> [Exercise description]: Look through the records below for lines containing the string "позволяет", and report how many there are, nothing else.

> [Data listing]:
┌────────

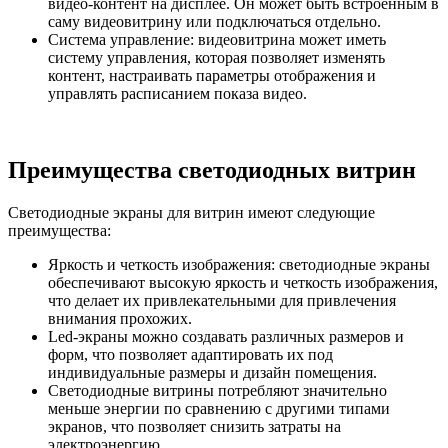
видео-контент на дисплее. Он может быть встроенным в
саму видеовитрину или подключаться отдельно.
Система управление: видеовитрина может иметь
систему управления, которая позволяет изменять
контент, настраивать параметры отображения и
управлять расписанием показа видео.
Преимущества светодиодных витрин
Светодиодные экраны для витрин имеют следующие
преимущества:
Яркость и четкость изображения: светодиодные экраны
обеспечивают высокую яркость и четкость изображения,
что делает их привлекательными для привлечения
внимания прохожих.
Led-экраны можно создавать различных размеров и
форм, что позволяет адаптировать их под
индивидуальные размеры и дизайн помещения.
Светодиодные витрины потребляют значительно
меньше энергии по сравнению с другими типами
экранов, что позволяет снизить затраты на
электроэнергию.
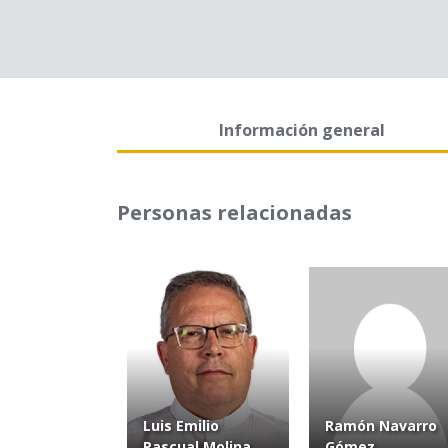
Información general
Personas relacionadas
Luis Emilio
Ramón Navarro
Pascual Molina
Gómez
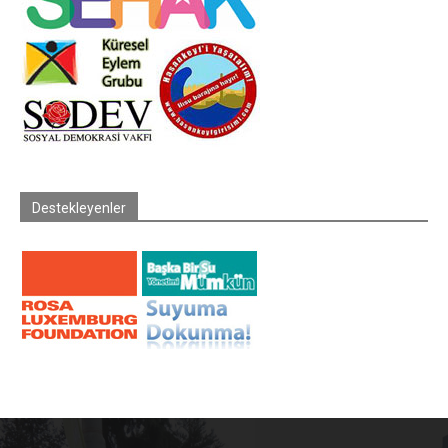
Destekleyenler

└────────

> [Task answer]: 3